# TASK INSTRUCTIONS
Give every entry again, unchanged, and leave its images out.

# TASK DATA
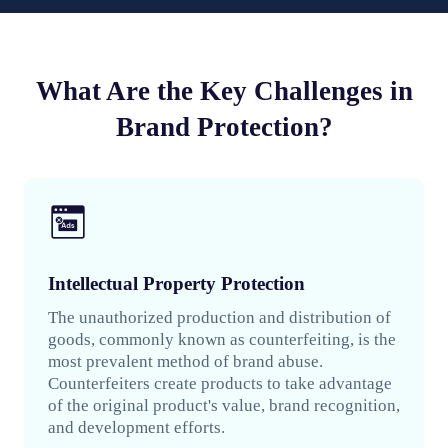
What Are the Key Challenges in
Brand Protection?
Intellectual Property Protection
The unauthorized production and distribution of
goods, commonly known as counterfeiting, is the
most prevalent method of brand abuse.
Counterfeiters create products to take advantage
of the original product's value, brand recognition,
and development efforts.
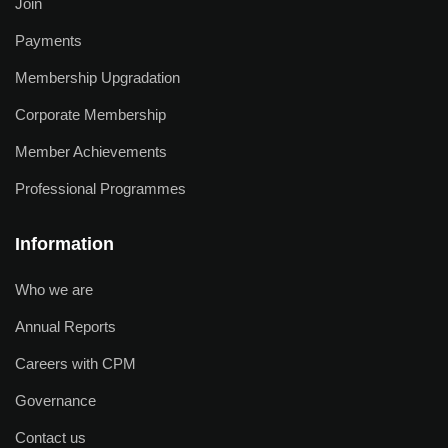
Join
Payments
Membership Upgradation
Corporate Membership
Member Achievements
Professional Programmes
Information
Who we are
Annual Reports
Careers with CPM
Governance
Contact us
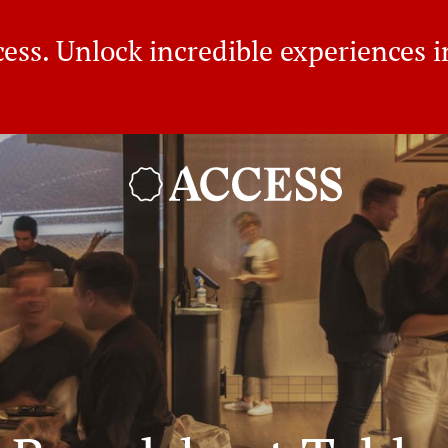
ss. Unlock incredible experiences in
BROADSHEET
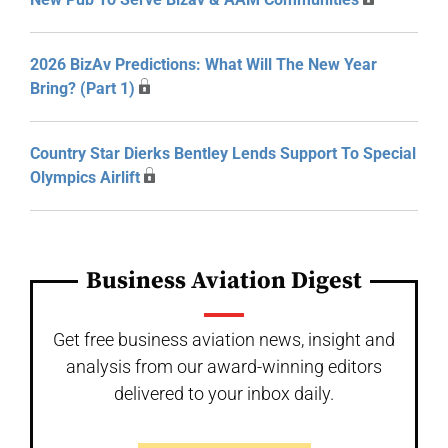
2026 BizAv Predictions: What Will The New Year
Bring? (Part 1)
Country Star Dierks Bentley Lends Support To Special
Olympics Airlift
Business Aviation Digest
Get free business aviation news, insight and
analysis from our award-winning editors
delivered to your inbox daily.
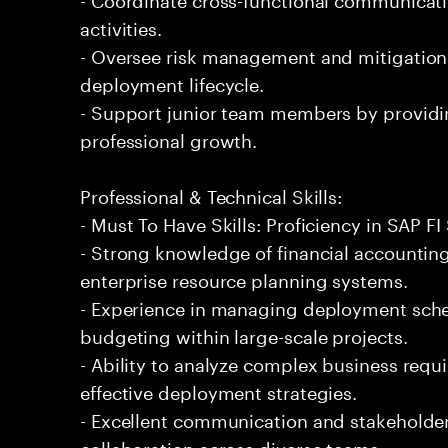
activities.
- Oversee risk management and mitigation
deployment lifecycle.
- Support junior team members by providi
professional growth.
Professional & Technical Skills:
- Must To Have Skills: Proficiency in SAP 
- Strong knowledge of financial accountin
enterprise resource planning systems.
- Experience in managing deployment sche
budgeting within large-scale projects.
- Ability to analyze complex business requ
effective deployment strategies.
- Excellent communication and stakeholder 
collaboration across diverse teams.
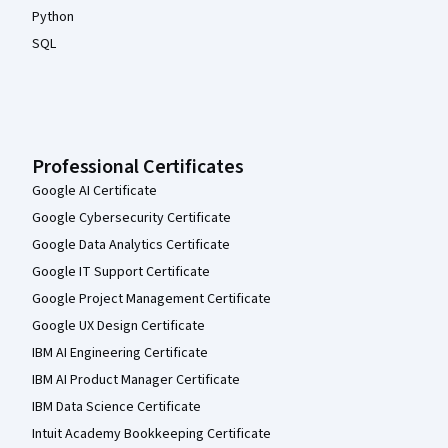
Python
SQL
Professional Certificates
Google AI Certificate
Google Cybersecurity Certificate
Google Data Analytics Certificate
Google IT Support Certificate
Google Project Management Certificate
Google UX Design Certificate
IBM AI Engineering Certificate
IBM AI Product Manager Certificate
IBM Data Science Certificate
Intuit Academy Bookkeeping Certificate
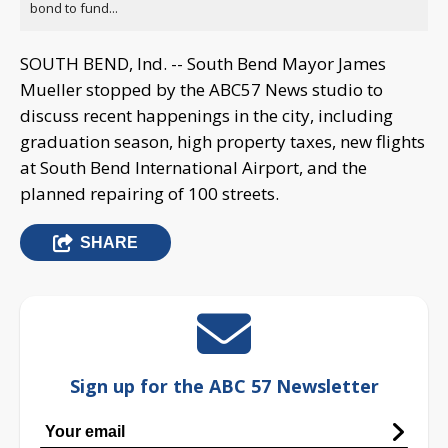
bond to fund...
SOUTH BEND, Ind. -- South Bend Mayor James
Mueller stopped by the ABC57 News studio to
discuss recent happenings in the city, including
graduation season, high property taxes, new flights
at South Bend International Airport, and the
planned repairing of 100 streets.
SHARE
Sign up for the ABC 57 Newsletter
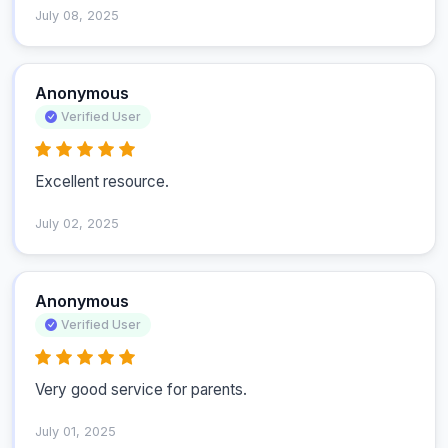
July 08, 2025
Anonymous
Verified User
Excellent resource.
July 02, 2025
Anonymous
Verified User
Very good service for parents. 
July 01, 2025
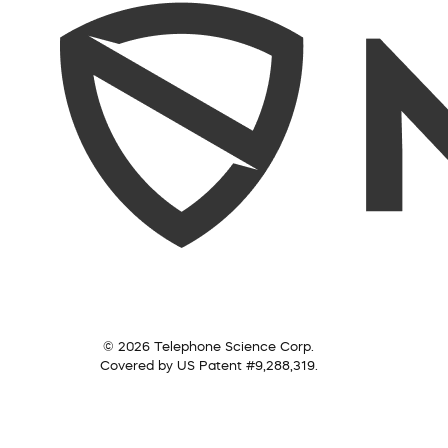
© 2026 Telephone Science Corp.
Covered by US Patent #9,288,319.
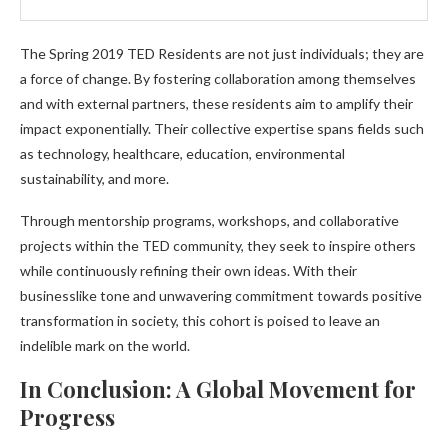
The Spring 2019 TED Residents are not just individuals; they are
a force of change. By fostering collaboration among themselves
and with external partners, these residents aim to amplify their
impact exponentially. Their collective expertise spans fields such
as technology, healthcare, education, environmental
sustainability, and more.
Through mentorship programs, workshops, and collaborative
projects within the TED community, they seek to inspire others
while continuously refining their own ideas. With their
businesslike tone and unwavering commitment towards positive
transformation in society, this cohort is poised to leave an
indelible mark on the world.
In Conclusion: A Global Movement for
Progress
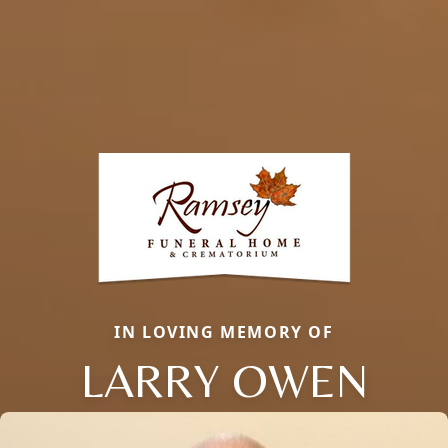
IN LOVING MEMORY OF
LARRY OWEN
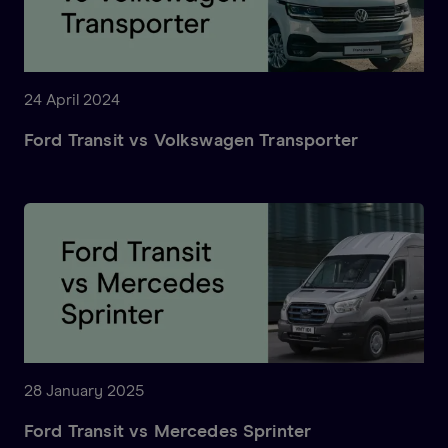
24 April 2024
Ford Transit vs Volkswagen Transporter
28 January 2025
Ford Transit vs Mercedes Sprinter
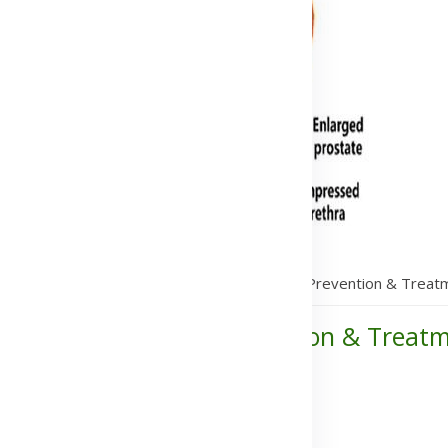
s bullosa: Symptoms, Causes, Transmission, Prevention & Treat
ses, Transmission, Prevention & Treat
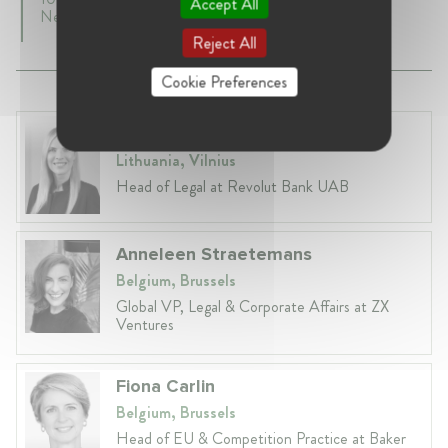
Accept All
Netherlands
Reject All
Cookie Preferences
Laura Ryzgelyte
Lithuania, Vilnius
Head of Legal at Revolut Bank UAB
Anneleen Straetemans
Belgium, Brussels
Global VP, Legal & Corporate Affairs at ZX
Ventures
Fiona Carlin
Belgium, Brussels
Head of EU & Competition Practice at Baker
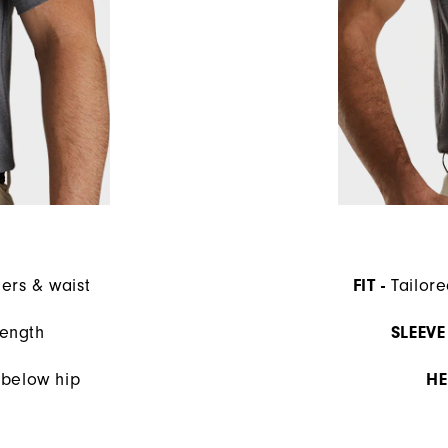
ders & waist
FIT -
Tailore
length
SLEEVE 
s below hip
HE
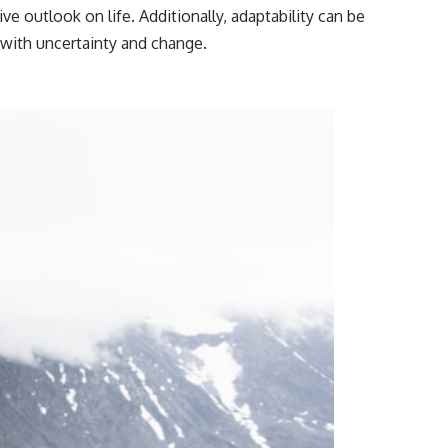
━━━━━━━━━━━━━━
ve outlook on life. Additionally, adaptability can be
with uncertainty and change.
#WowSignal #SETI #AstronomyDocumentary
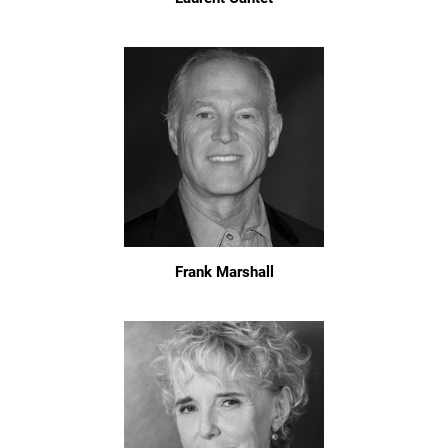
Frank Marshall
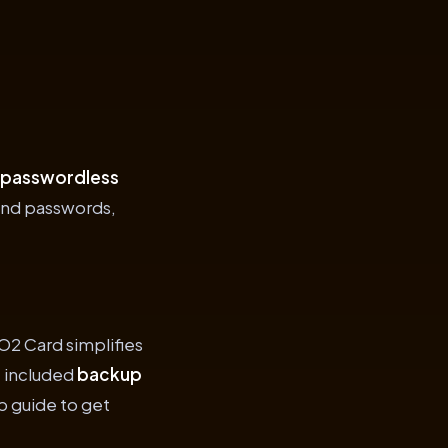
 passwordless
and passwords,
O2 Card simplifies
e included
backup
p guide to get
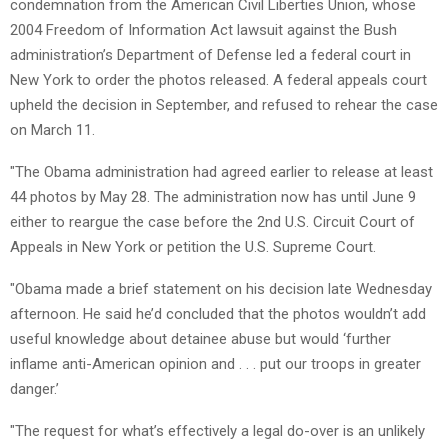
condemnation from the American Civil Liberties Union, whose
2004 Freedom of Information Act lawsuit against the Bush
administration’s Department of Defense led a federal court in
New York to order the photos released. A federal appeals court
upheld the decision in September, and refused to rehear the case
on March 11.
"The Obama administration had agreed earlier to release at least
44 photos by May 28. The administration now has until June 9
either to reargue the case before the 2nd U.S. Circuit Court of
Appeals in New York or petition the U.S. Supreme Court.
"Obama made a brief statement on his decision late Wednesday
afternoon. He said he’d concluded that the photos wouldn’t add
useful knowledge about detainee abuse but would ‘further
inflame anti-American opinion and . . . put our troops in greater
danger.’
"The request for what’s effectively a legal do-over is an unlikely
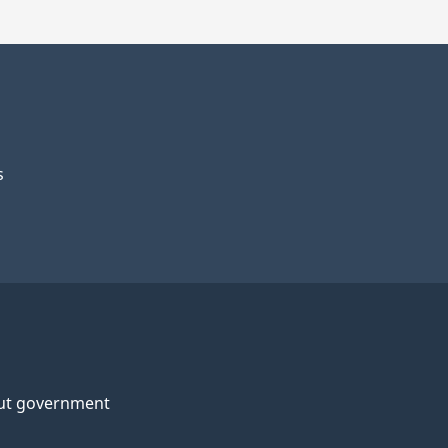
s
ut government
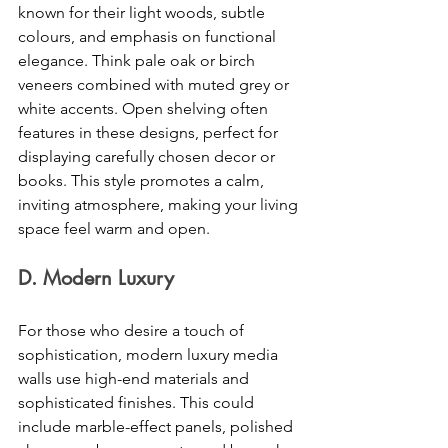
known for their light woods, subtle 
colours, and emphasis on functional 
elegance. Think pale oak or birch 
veneers combined with muted grey or 
white accents. Open shelving often 
features in these designs, perfect for 
displaying carefully chosen decor or 
books. This style promotes a calm, 
inviting atmosphere, making your living 
space feel warm and open. 
D. Modern Luxury 
For those who desire a touch of 
sophistication, modern luxury media 
walls use high-end materials and 
sophisticated finishes. This could 
include marble-effect panels, polished 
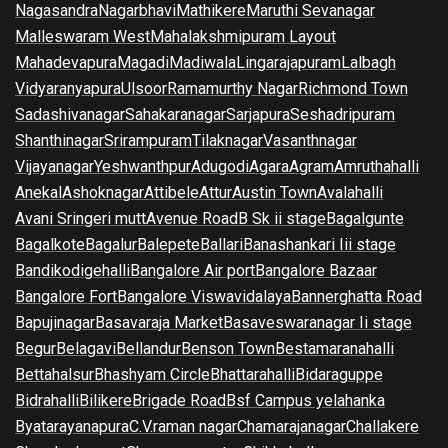
Nagasandra
Nagarbhavi
Mathikere
Maruthi Sevanagar
Malleswaram West
Mahalakshmipuram Layout
Mahadevapura
Magadi
Madiwala
Lingarajapuram
Lalbagh
Vidyaranyapura
Ulsoor
Ramamurthy Nagar
Richmond Town
Sadashivanagar
Sahakaranagar
Sarjapura
Seshadripuram
Shanthinagar
Srirampuram
Tilaknagar
Vasanthnagar
Vijayanagar
Yeshwanthpur
Adugodi
Agara
Agram
Amruthahalli
Anekal
Ashoknagar
Attibele
Attur
Austin Town
Avalahalli
Avani Sringeri mutt
Avenue Road
B Sk ii stage
Bagalgunte
Bagalkote
Bagalur
Balepete
Ballari
Banashankari Iii stage
Bandikodigehalli
Bangalore Air port
Bangalore Bazaar
Bangalore Fort
Bangalore Viswavidalaya
Bannerghatta Road
Bapujinagar
Basavaraja Market
Basaveswaranagar Ii stage
Begur
Belagavi
Bellandur
Benson Town
Bestamaranahalli
Bettahalsur
Bhashyam Circle
Bhattarahalli
Bidaraguppe
Bidrahalli
Bilikere
Brigade Road
Bsf Campus yelahanka
Byatarayanapura
C.V.raman nagar
Chamarajanagar
Challakere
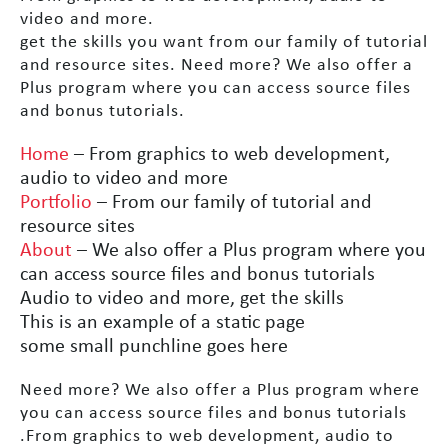
video and more.
get the skills you want from our family of tutorial
and resource sites. Need more? We also offer a
Plus program where you can access source files
and bonus tutorials.
Home
– From graphics to web development,
audio to video and more
Portfolio
– From our family of tutorial and
resource sites
About
– We also offer a Plus program where you
can access source files and bonus tutorials
Audio to video and more, get the skills
This is an example of a static page
some small punchline goes here
Need more? We also offer a Plus program where
you can access source files and bonus tutorials
.From graphics to web development, audio to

# RESULT
What Are the Key Challenges in
Brand Protection?
Intellectual Property Protection
The unauthorized production and distribution of
goods, commonly known as counterfeiting, is the
most prevalent method of brand abuse.
Counterfeiters create products to take advantage
of the original product's value, brand recognition,
and development efforts.
Join
Payments
Membership Upgradation
Corporate Membership
Member Achievements
Professional Programmes
Information
Who we are
Annual Reports
Careers with CPM
Governance
Contact us
ss. Unlock incredible experiences in
BROADSHEET
2026 BizAv Predictions: What Will The New Year
Bring? (Part 1)
Country Star Dierks Bentley Lends Support To Special
Olympics Airlift
Business Aviation Digest
Get free business aviation news, insight and
analysis from our award-winning editors
delivered to your inbox daily.
activities.
- Oversee risk management and mitigation
deployment lifecycle.
- Support junior team members by providi
professional growth.
Professional & Technical Skills:
- Must To Have Skills: Proficiency in SAP 
- Strong knowledge of financial accountin
enterprise resource planning systems.
- Experience in managing deployment sche
budgeting within large-scale projects.
- Ability to analyze complex business requ
effective deployment strategies.
- Excellent communication and stakeholder 
collaboration across diverse teams.
Python
SQL
Professional Certificates
Google AI Certificate
Google Cybersecurity Certificate
Google Data Analytics Certificate
Google IT Support Certificate
Google Project Management Certificate
Google UX Design Certificate
IBM AI Engineering Certificate
IBM AI Product Manager Certificate
IBM Data Science Certificate
Intuit Academy Bookkeeping Certificate
bond to fund...
SOUTH BEND, Ind. -- South Bend Mayor James
Mueller stopped by the ABC57 News studio to
discuss recent happenings in the city, including
graduation season, high property taxes, new flights
at South Bend International Airport, and the
planned repairing of 100 streets.
SHARE
Sign up for the ABC 57 Newsletter
July 08, 2025
Anonymous
Verified User
Excellent resource.
July 02, 2025
Anonymous
Verified User
Very good service for parents. 
July 01, 2025
© 2026 Telephone Science Corp.
Covered by US Patent #9,288,319.
The Spring 2019 TED Residents are not just individuals; they are
a force of change. By fostering collaboration among themselves
and with external partners, these residents aim to amplify their
impact exponentially. Their collective expertise spans fields such
as technology, healthcare, education, environmental
sustainability, and more.
Through mentorship programs, workshops, and collaborative
projects within the TED community, they seek to inspire others
while continuously refining their own ideas. With their
businesslike tone and unwavering commitment towards positive
transformation in society, this cohort is poised to leave an
indelible mark on the world.
In Conclusion: A Global Movement for
Progress
IN LOVING MEMORY OF
LARRY OWEN
24 April 2024
Ford Transit vs Volkswagen Transporter
28 January 2025
Ford Transit vs Mercedes Sprinter
s bullosa: Symptoms, Causes, Transmission, Prevention & Treat
ses, Transmission, Prevention & Treat
Accept All
Netherlands
Reject All
Cookie Preferences
Laura Ryzgelyte
Lithuania, Vilnius
Head of Legal at Revolut Bank UAB
Anneleen Straetemans
Belgium, Brussels
Global VP, Legal & Corporate Affairs at ZX
Ventures
Fiona Carlin
Belgium, Brussels
Head of EU & Competition Practice at Baker
ders & waist
FIT -
Tailore
length
SLEEVE 
s below hip
HE
━━━━━━━━━━━━━━
ve outlook on life. Additionally, adaptability can be
with uncertainty and change.
#WowSignal #SETI #AstronomyDocumentary
Frank Marshall
 passwordless
and passwords,
O2 Card simplifies
e included
backup
p guide to get
condemnation from the American Civil Liberties Union, whose
2004 Freedom of Information Act lawsuit against the Bush
administration’s Department of Defense led a federal court in
New York to order the photos released. A federal appeals court
upheld the decision in September, and refused to rehear the case
on March 11.
"The Obama administration had agreed earlier to release at least
44 photos by May 28. The administration now has until June 9
either to reargue the case before the 2nd U.S. Circuit Court of
Appeals in New York or petition the U.S. Supreme Court.
"Obama made a brief statement on his decision late Wednesday
afternoon. He said he’d concluded that the photos wouldn’t add
useful knowledge about detainee abuse but would ‘further
inflame anti-American opinion and . . . put our troops in greater
danger.’
"The request for what’s effectively a legal do-over is an unlikely
s
ut government
known for their light woods, subtle 
colours, and emphasis on functional 
elegance. Think pale oak or birch 
veneers combined with muted grey or 
white accents. Open shelving often 
features in these designs, perfect for 
displaying carefully chosen decor or 
books. This style promotes a calm, 
inviting atmosphere, making your living 
space feel warm and open. 
D. Modern Luxury 
For those who desire a touch of 
sophistication, modern luxury media 
walls use high-end materials and 
sophisticated finishes. This could 
include marble-effect panels, polished 
Nagasandra
Nagarbhavi
Mathikere
Maruthi Sevanagar
Malleswaram West
Mahalakshmipuram Layout
Mahadevapura
Magadi
Madiwala
Lingarajapuram
Lalbagh
Vidyaranyapura
Ulsoor
Ramamurthy Nagar
Richmond Town
Sadashivanagar
Sahakaranagar
Sarjapura
Seshadripuram
Shanthinagar
Srirampuram
Tilaknagar
Vasanthnagar
Vijayanagar
Yeshwanthpur
Adugodi
Agara
Agram
Amruthahalli
Anekal
Ashoknagar
Attibele
Attur
Austin Town
Avalahalli
Avani Sringeri mutt
Avenue Road
B Sk ii stage
Bagalgunte
Bagalkote
Bagalur
Balepete
Ballari
Banashankari Iii stage
Bandikodigehalli
Bangalore Air port
Bangalore Bazaar
Bangalore Fort
Bangalore Viswavidalaya
Bannerghatta Road
Bapujinagar
Basavaraja Market
Basaveswaranagar Ii stage
Begur
Belagavi
Bellandur
Benson Town
Bestamaranahalli
Bettahalsur
Bhashyam Circle
Bhattarahalli
Bidaraguppe
Bidrahalli
Bilikere
Brigade Road
Bsf Campus yelahanka
Byatarayanapura
C.V.raman nagar
Chamarajanagar
Challakere
video and more.
get the skills you want from our family of tutorial
and resource sites. Need more? We also offer a
Plus program where you can access source files
and bonus tutorials.
Home
– From graphics to web development,
audio to video and more
Portfolio
– From our family of tutorial and
resource sites
About
– We also offer a Plus program where you
can access source files and bonus tutorials
Audio to video and more, get the skills
This is an example of a static page
some small punchline goes here
Need more? We also offer a Plus program where
you can access source files and bonus tutorials
.From graphics to web development, audio to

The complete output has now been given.